В те дни в журнале «Новый мир» была напечатана «Повесть о Сонечке», и телефоны в Москве были буквально раскалены. Интеллигентные люди, которые тогда имели привычку читать «Новый мир», звонили друг другу…
Помню, как я читал повесть — пугающее извержение любви, казавшееся столь странным в семидесятых — в пуританское, «торжественно-глухое» время. И все вспоминал, как в чьих-то мемуарах прочел забавное: Марина (тогда еще для всех — Марина, ей шестнадцать) лежит в Коктебеле на раскаленном пляже. Там часто находили сердолики с тайным розово-голубым огнем…
И Марина кокетливо говорит поэту Волошину:
— Я полюблю того, кто принесет мне самый прекрасный камень.
— О нет, все будет иначе, девочка, — печально отвечает Волошин. — Ты сначала его полюбишь, потом он принесет тебе булыжник, вложит в руку, и ты скажешь: «Какой прекрасный камень!»
Это и стало странным эпиграфом к жизни Марины.
Ее любовь пугала. Мужчины боятся чрезмерности любви.
Она заблудилась в нашем опасном и скучном столетии.
В «Повести о Сонечке» есть очаровательная фраза — как хорошо было жить в XVIII веке, когда женщины думали не об идеях — о поцелуях. И восхитительное описание плача женщины, плача — священного обряда: глаза-виноградины, блестят слезами, они излучают такой жар, что слезы эти не успевают вылиться из глаз. Сила страсти столь пламенна, что слезы иссыхают уже там — в глазах-виноградинах… И, исчерпав все возможности описать этот плач, Марина заключает: она плакала по-моцартовски.

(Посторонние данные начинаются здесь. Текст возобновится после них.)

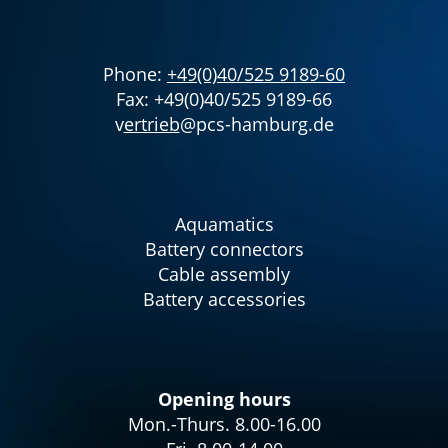
Phone:
+49(0)40/525 9189-60
Fax: +49(0)40/525 9189-66
v
ertrieb
@pcs-hamburg.de
Aquamatics
Battery connectors
Cable assembly
Battery accessories
Opening hours
Mon.-Thurs. 8.00-16.00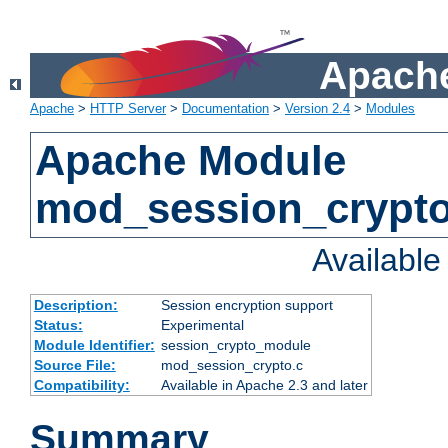
Apache
Apache
>
HTTP Server
>
Documentation
>
Version 2.4
>
Modules
Apache Module
mod_session_crypt
Availabl
Description:
Session encryption support
Status:
Experimental
Module Identifier:
session_crypto_module
Source File:
mod_session_crypto.c
Compatibility:
Available in Apache 2.3 and later
Summary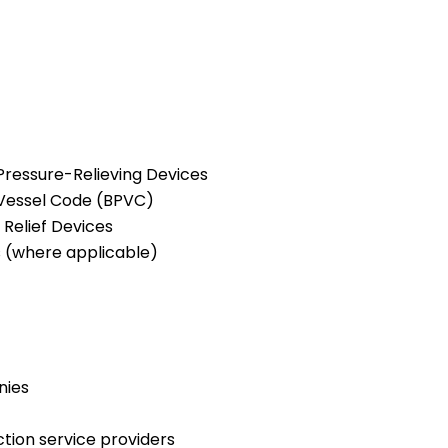
 Pressure-Relieving Devices
 Vessel Code (BPVC)
Relief Devices
s (where applicable)
nies
tion service providers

Божественность Плача Женщины… Божественность Женщины… «Повесть о Сонечке» — мечта о Галантном веке:
Плащ Казановы, плащ Лозэна,
Антуанетты домино…
Но все телефонные звонки, которыми обменивались в тот баснословный вечер, были связаны, увы, не с великолепием самой повести.
В повести была заключена сенсация. Я даже сказал бы — скандал. Дело в том, что персонажи, описанные Мариной, существовали в действительности.
Сюжет повести: любовь героини к некоему Юрочке, актеру и режиссеру. Любовь безумная — любовь из стихов Марины.
Героиней повести была Сонечка Голлидэй, маленькая актриса Вахтанговской студии. Она давно умерла, канула в Лету, но осталась навсегда в Маринином повествовании — неземная принцесса, описанная со страстью — почти подозрительной страстью…
Что же касается Юрочки — предмета Сонечкиной любви, — тут сарказм и ярость. И тоже — подозрительные…
Красавец Юрочка. Марина пишет об этом «ангельском подобии», о его росте — «нечеловеческом», о бесконечном торсе, увенчанном божественной античной головой… О фантастическом хороводе женщин вокруг их бога Юрочки… Как все они (вместе с Сонечкой) стремятся проникнуть в его сердце… Тщетно!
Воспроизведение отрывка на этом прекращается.